Gather all lines in the records below that include the word "Verkehrszahlen".

(Data extracts)

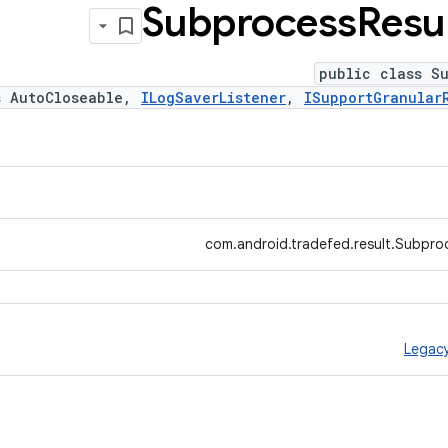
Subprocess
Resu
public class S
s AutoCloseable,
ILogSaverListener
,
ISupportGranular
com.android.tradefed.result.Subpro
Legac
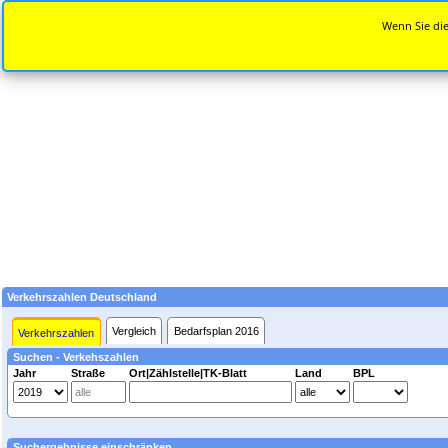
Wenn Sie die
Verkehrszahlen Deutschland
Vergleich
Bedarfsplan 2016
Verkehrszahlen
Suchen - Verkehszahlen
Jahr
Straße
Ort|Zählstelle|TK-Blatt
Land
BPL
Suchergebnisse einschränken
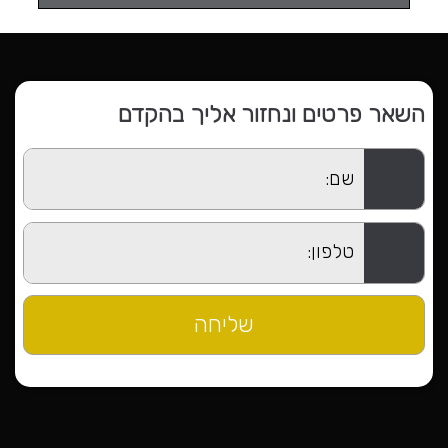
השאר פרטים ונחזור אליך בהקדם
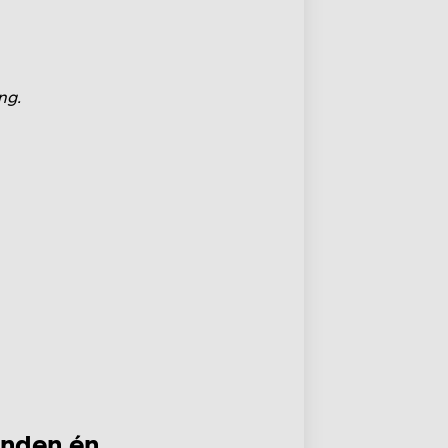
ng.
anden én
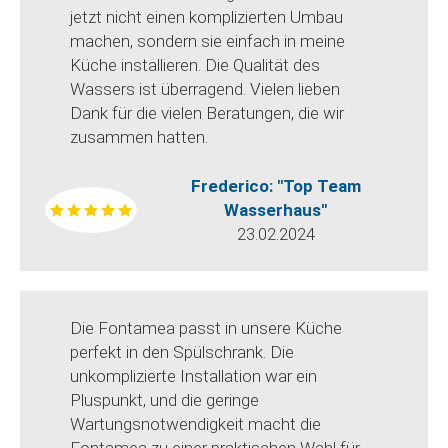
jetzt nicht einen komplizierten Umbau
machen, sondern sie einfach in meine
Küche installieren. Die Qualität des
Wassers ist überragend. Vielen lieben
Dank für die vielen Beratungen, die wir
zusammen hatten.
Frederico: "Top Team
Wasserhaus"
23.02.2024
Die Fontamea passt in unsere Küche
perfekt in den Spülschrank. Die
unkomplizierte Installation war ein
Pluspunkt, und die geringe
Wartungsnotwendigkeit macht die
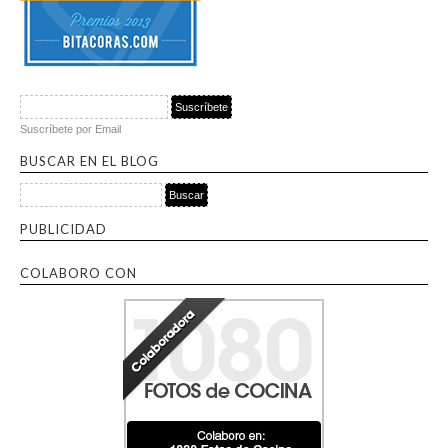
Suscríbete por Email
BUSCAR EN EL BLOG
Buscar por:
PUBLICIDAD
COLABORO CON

(End Data extracts)

> Reply:
Verkehrszahlen Deutschland
Verkehrszahlen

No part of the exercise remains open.